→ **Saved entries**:

____________

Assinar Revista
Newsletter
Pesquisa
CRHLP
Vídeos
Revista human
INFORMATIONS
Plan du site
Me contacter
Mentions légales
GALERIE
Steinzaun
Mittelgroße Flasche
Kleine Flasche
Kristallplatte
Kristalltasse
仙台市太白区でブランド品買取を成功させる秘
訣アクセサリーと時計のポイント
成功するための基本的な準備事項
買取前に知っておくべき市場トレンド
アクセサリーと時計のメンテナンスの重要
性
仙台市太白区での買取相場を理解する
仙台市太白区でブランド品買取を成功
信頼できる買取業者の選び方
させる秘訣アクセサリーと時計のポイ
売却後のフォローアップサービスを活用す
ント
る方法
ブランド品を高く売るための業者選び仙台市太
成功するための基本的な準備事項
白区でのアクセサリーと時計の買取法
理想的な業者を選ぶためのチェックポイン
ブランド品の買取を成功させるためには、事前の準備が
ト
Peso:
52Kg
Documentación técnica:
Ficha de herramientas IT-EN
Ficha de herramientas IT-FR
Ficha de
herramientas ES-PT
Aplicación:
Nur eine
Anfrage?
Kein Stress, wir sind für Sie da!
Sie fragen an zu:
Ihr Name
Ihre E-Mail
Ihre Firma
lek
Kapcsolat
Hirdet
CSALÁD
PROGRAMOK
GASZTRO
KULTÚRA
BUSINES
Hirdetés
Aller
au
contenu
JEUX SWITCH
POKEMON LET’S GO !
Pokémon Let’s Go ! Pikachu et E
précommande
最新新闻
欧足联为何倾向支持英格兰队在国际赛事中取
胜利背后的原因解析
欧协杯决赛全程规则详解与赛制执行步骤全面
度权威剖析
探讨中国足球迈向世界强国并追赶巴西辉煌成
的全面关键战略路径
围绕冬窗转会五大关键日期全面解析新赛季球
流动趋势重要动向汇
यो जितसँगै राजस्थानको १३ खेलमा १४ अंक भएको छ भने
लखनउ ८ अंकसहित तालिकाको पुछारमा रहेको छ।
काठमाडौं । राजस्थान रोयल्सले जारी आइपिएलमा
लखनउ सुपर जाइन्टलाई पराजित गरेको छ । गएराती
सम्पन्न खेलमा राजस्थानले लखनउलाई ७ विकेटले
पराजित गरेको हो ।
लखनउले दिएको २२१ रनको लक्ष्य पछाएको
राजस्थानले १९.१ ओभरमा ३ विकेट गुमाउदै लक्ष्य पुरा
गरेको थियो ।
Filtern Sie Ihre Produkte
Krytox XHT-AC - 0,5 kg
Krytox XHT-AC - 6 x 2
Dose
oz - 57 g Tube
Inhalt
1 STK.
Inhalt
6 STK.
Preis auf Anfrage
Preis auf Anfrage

____________

→ **Assignment**: Above are the entries. Output exactly the lines beginning with the line that has "欧协杯决赛全程规则详解与赛制执行步骤全面" and ending with the line that has "काठमाडौं । राजस्थान रोयल्सले जारी आइपिएलमा".

→ **The answer**:
欧协杯决赛全程规则详解与赛制执行步骤全面
度权威剖析
探讨中国足球迈向世界强国并追赶巴西辉煌成
的全面关键战略路径
围绕冬窗转会五大关键日期全面解析新赛季球
流动趋势重要动向汇
यो जितसँगै राजस्थानको १३ खेलमा १४ अंक भएको छ भने
लखनउ ८ अंकसहित तालिकाको पुछारमा रहेको छ।
काठमाडौं । राजस्थान रोयल्सले जारी आइपिएलमा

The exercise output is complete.